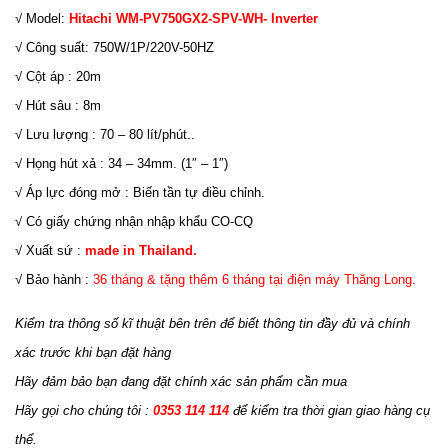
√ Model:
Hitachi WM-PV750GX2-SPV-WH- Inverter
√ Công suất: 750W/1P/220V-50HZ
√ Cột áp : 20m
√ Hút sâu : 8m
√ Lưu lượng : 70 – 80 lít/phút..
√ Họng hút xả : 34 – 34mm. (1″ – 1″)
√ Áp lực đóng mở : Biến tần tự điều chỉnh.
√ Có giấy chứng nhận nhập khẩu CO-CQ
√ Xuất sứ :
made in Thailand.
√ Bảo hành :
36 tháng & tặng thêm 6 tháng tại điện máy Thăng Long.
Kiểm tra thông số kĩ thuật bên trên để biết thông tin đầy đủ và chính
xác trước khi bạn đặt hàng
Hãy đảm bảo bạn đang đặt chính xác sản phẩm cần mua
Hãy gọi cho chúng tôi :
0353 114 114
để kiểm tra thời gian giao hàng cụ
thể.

▬▬▬▬▬▬▬▬▬▬

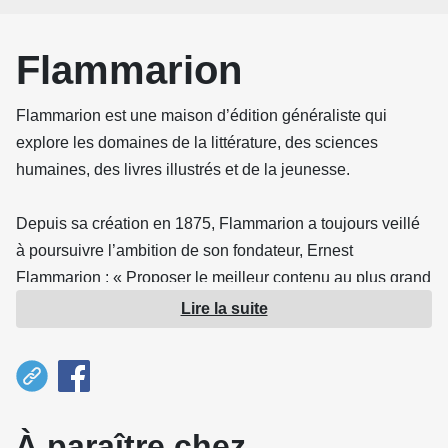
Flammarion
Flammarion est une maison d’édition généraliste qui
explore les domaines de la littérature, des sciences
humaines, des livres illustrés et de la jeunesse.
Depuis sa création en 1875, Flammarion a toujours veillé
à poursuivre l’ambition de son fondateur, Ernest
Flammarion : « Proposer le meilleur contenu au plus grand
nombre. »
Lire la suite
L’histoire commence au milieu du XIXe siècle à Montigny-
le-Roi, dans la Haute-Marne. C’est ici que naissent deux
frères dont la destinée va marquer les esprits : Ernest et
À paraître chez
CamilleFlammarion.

▬▬▬▬▬▬▬▬▬▬

WHAT YOU WILL DO:
Write down exactly the span of lines above from the one containing "36 tháng & tặng" to the one containing "0353 114 114", both ends included.

YOUR RESPONSE:
36 tháng & tặng thêm 6 tháng tại điện máy Thăng Long.
Kiểm tra thông số kĩ thuật bên trên để biết thông tin đầy đủ và chính
xác trước khi bạn đặt hàng
Hãy đảm bảo bạn đang đặt chính xác sản phẩm cần mua
Hãy gọi cho chúng tôi :
0353 114 114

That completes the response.